These investments are essential for our growing community. Strong investment in our public education system is a core priority for this government. The Gungahlin school upgrades are part of a wider strategy that sees an additional $240 million being invested across the ACT in our public school system. This investment will create additional school places for almost 5,000 children throughout Canberra. Altogether, the ACT government has allocated roughly $1.7 billion for education and skills in this year’s budget. I look forward to the delivery of these upgrades and new schools over the coming years, and I know the community does as well. Thank you.

MR DAVIS (Brindabella) (11.53): On behalf of the ACT Greens, I rise to support the Appropriation Bill as it pertains to education. The Greens will always prioritise public schools, public school students, public school parents and public school educators. It has been a privilege, in my almost two years of service in this Assembly, to have a very close working relationship with teachers, through their union, the Australian Education Union, and I take this opportunity to thank them for their ongoing support, healthy critique and wisdom as I undertake my responsibilities as my party’s spokesperson for education.

Labor and the Greens do share a belief that public education is one of the most important investments in the public good that a government can make. One recent report from the OECD, for example, found that the societal benefits of early childhood education, and public education more broadly, included reduced healthcare costs, reduced expenditure on social safety nets, increased rates of volunteerism, increased feelings of safety and trust, and reduced costs in our criminal justice system.
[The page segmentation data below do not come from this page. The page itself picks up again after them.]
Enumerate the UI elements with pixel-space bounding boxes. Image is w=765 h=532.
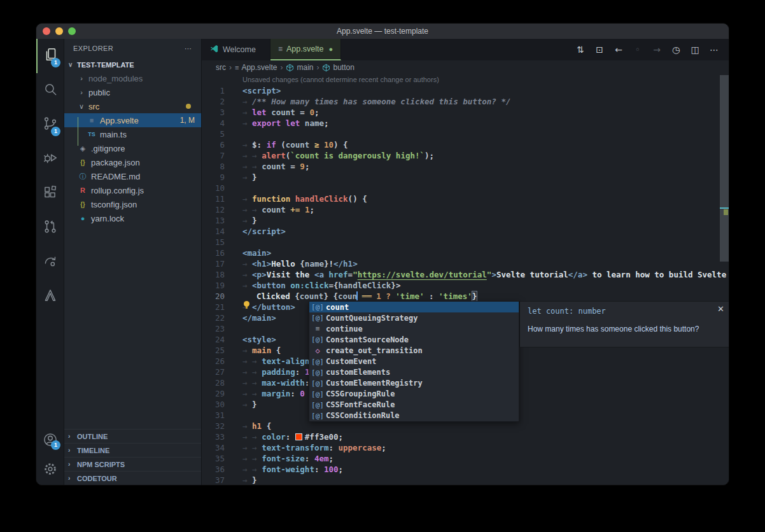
suggestion-customElements[interactable]: [@]customElements <box>309 367 519 378</box>
activity-item-explorer[interactable]: 1 <box>36 39 64 73</box>
activity-item-github-pr[interactable] <box>36 211 64 245</box>
code-line-6[interactable]: 6→ $: if (count ≥ 10) { <box>202 139 729 150</box>
code-line-11[interactable]: 11→ function handleClick() { <box>202 193 729 204</box>
file-row-rollup-config-js[interactable]: Rrollup.config.js <box>64 183 201 197</box>
navigate-back-icon[interactable]: ← <box>610 42 627 57</box>
suggestion-count[interactable]: [@]count <box>309 302 519 312</box>
suggestion-CountQueuingStrategy[interactable]: [@]CountQueuingStrategy <box>309 312 519 323</box>
sidebar-section-codetour[interactable]: ›CODETOUR <box>64 471 201 485</box>
file-row-tsconfig-json[interactable]: {}tsconfig.json <box>64 197 201 211</box>
code-line-2[interactable]: 2→ /** How many times has someone clicke… <box>202 96 729 107</box>
code-line-37[interactable]: 37→ } <box>202 475 729 485</box>
breadcrumb-item-src[interactable]: src <box>216 63 226 72</box>
file-row-src[interactable]: ∨src <box>64 99 201 113</box>
activity-item-accounts[interactable]: 1 <box>36 426 64 456</box>
split-editor-icon[interactable]: ◫ <box>687 42 703 57</box>
token: → <box>252 367 262 377</box>
file-row-app-svelte[interactable]: ≡App.svelte1, M <box>64 113 201 127</box>
activity-bar-bottom: 1 <box>36 426 64 485</box>
folder-modified-dot <box>186 104 191 109</box>
suggestion-continue[interactable]: ≡continue <box>309 323 519 334</box>
explorer-more-actions-icon[interactable]: ⋯ <box>185 45 192 53</box>
file-row--gitignore[interactable]: ◈.gitignore <box>64 141 201 155</box>
activity-item-search[interactable] <box>36 73 64 108</box>
suggestion-CSSFontFaceRule[interactable]: [@]CSSFontFaceRule <box>309 400 519 410</box>
suggestion-create_out_transition[interactable]: ◇create_out_transition <box>309 345 519 356</box>
token: ={ <box>329 281 339 290</box>
code-line-18[interactable]: 18→ <p>Visit the <a href="https://svelte… <box>202 269 729 280</box>
breadcrumb-item-app-svelte[interactable]: ≡App.svelte <box>235 63 277 72</box>
line-number: 33 <box>202 431 225 442</box>
file-row-yarn-lock[interactable]: ●yarn.lock <box>64 211 201 225</box>
code-line-7[interactable]: 7→ → alert(`count is dangerously high!`)… <box>202 150 729 161</box>
sidebar-section-timeline[interactable]: ›TIMELINE <box>64 443 201 457</box>
sidebar-section-npm-scripts[interactable]: ›NPM SCRIPTS <box>64 457 201 471</box>
code-line-1[interactable]: 1<script> <box>202 85 729 96</box>
code-line-16[interactable]: 16<main> <box>202 248 729 258</box>
code-line-36[interactable]: 36→ → font-weight: 100; <box>202 464 729 475</box>
token: → <box>252 378 262 388</box>
activity-item-run-debug[interactable] <box>36 142 64 176</box>
activity-item-source-control[interactable]: 1 <box>36 108 64 142</box>
token: : <box>290 389 300 398</box>
code-line-33[interactable]: 33→ → color: #ff3e00; <box>202 431 729 442</box>
suggestion-ConstantSourceNode[interactable]: [@]ConstantSourceNode <box>309 334 519 345</box>
code-line-13[interactable]: 13→ } <box>202 215 729 226</box>
zoom-window-button[interactable] <box>68 27 76 35</box>
code-line-3[interactable]: 3→ let count = 0; <box>202 107 729 118</box>
file-row-node-modules[interactable]: ›node_modules <box>64 71 201 85</box>
activity-item-azure[interactable] <box>36 279 64 314</box>
close-icon[interactable]: ✕ <box>717 304 724 314</box>
code-line-10[interactable]: 10 <box>202 183 729 193</box>
code-line-14[interactable]: 14</script> <box>202 226 729 237</box>
code-line-19[interactable]: 19→ <button on:click={handleClick}> <box>202 280 729 291</box>
suggestion-CSSConditionRule[interactable]: [@]CSSConditionRule <box>309 410 519 421</box>
token: ; <box>329 454 334 463</box>
activity-item-extensions[interactable] <box>36 176 64 211</box>
open-changes-icon[interactable]: ⊡ <box>591 42 608 57</box>
close-window-button[interactable] <box>43 27 50 35</box>
breadcrumb-item-main[interactable]: main <box>286 63 313 72</box>
symbol-variable-icon: [@] <box>309 303 326 311</box>
breadcrumb-item-button[interactable]: button <box>322 63 354 72</box>
file-row-public[interactable]: ›public <box>64 85 201 99</box>
line-content: → /** How many times has someone clicked… <box>225 96 510 107</box>
compare-changes-icon[interactable]: ⇅ <box>572 42 589 57</box>
code-line-12[interactable]: 12→ → count += 1; <box>202 204 729 215</box>
line-number: 30 <box>202 399 225 410</box>
code-line-17[interactable]: 17→ <h1>Hello {name}!</h1> <box>202 258 729 269</box>
token: → <box>252 162 262 171</box>
token: → <box>252 151 262 160</box>
suggestion-CustomEvent[interactable]: [@]CustomEvent <box>309 356 519 367</box>
code-line-32[interactable]: 32→ h1 { <box>202 421 729 431</box>
code-line-9[interactable]: 9→ } <box>202 172 729 183</box>
timeline-icon[interactable]: ◷ <box>668 42 684 57</box>
sidebar-section-outline[interactable]: ›OUTLINE <box>64 429 201 443</box>
codelens-annotation[interactable]: Unsaved changes (cannot determine recent… <box>202 74 729 85</box>
suggestion-CustomElementRegistry[interactable]: [@]CustomElementRegistry <box>309 378 519 389</box>
code-editor[interactable]: Unsaved changes (cannot determine recent… <box>202 74 729 485</box>
project-root-row[interactable]: ∨ TEST-TEMPLATE <box>64 58 201 71</box>
activity-item-settings[interactable] <box>36 456 64 485</box>
code-line-4[interactable]: 4→ export let name; <box>202 118 729 129</box>
minimize-window-button[interactable] <box>55 27 63 35</box>
settings-icon <box>42 461 59 480</box>
suggestion-CSSGroupingRule[interactable]: [@]CSSGroupingRule <box>309 389 519 400</box>
file-row-main-ts[interactable]: TSmain.ts <box>64 127 201 141</box>
code-line-15[interactable]: 15 <box>202 237 729 248</box>
tab-app-svelte[interactable]: ≡App.svelte● <box>270 39 341 60</box>
token: } <box>472 291 477 301</box>
scrollbar-thumb[interactable] <box>720 75 729 262</box>
tab-welcome[interactable]: Welcome <box>202 39 270 60</box>
code-line-5[interactable]: 5 <box>202 129 729 139</box>
token: } <box>252 475 257 485</box>
file-row-package-json[interactable]: {}package.json <box>64 155 201 169</box>
more-actions-icon[interactable]: ⋯ <box>706 42 722 57</box>
github-pr-icon <box>42 218 59 237</box>
file-row-readme-md[interactable]: ⓘREADME.md <box>64 169 201 183</box>
code-line-8[interactable]: 8→ → count = 9; <box>202 161 729 172</box>
code-line-34[interactable]: 34→ → text-transform: uppercase; <box>202 442 729 453</box>
code-line-20[interactable]: 20Clicked {count} {coun ══ 1 ? 'time' : … <box>202 291 729 302</box>
activity-item-live-share[interactable] <box>36 245 64 279</box>
code-line-35[interactable]: 35→ → font-size: 4em; <box>202 453 729 464</box>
That last one seems especially relevant in light of recent criticism in this chamber of the Greens’ approach to reducing crime and recidivism through justice reinvestment. The OECD report also underlined how important public education, and particularly good early childhood education, is to improving equity. It said:

The impact of early childhood education on disadvantaged children has been demonstrated in a number of longitudinal studies. The longest running study started in the 1960s. The Perry Preschool Study involved children from underprivileged families, one group of them who received two years of preschool education while the control group did not.

Taking into account half a dozen different measures, including the rate of high school graduation, the income level and the rates of arrest, the kids who had been to preschool did better than the kids who had not. The societal benefit to cost ratio by the time those kids hit 40 was running at 16 to one. In other words, public education yields whole-of-society benefits, not just benefits to individuals. People who do not have kids benefit from this kind of investment just as much as people who do.

Labor and the Greens do sometimes differ on the detail of how this vital investment in public education is best delivered, but that is a healthy argument, I think, and not a destructive one. We agree on the destination, which is a well-funded, smartly funded public education system from early childhood onwards, but there are many different routes to get there, and choosing the right one can require some robust debate.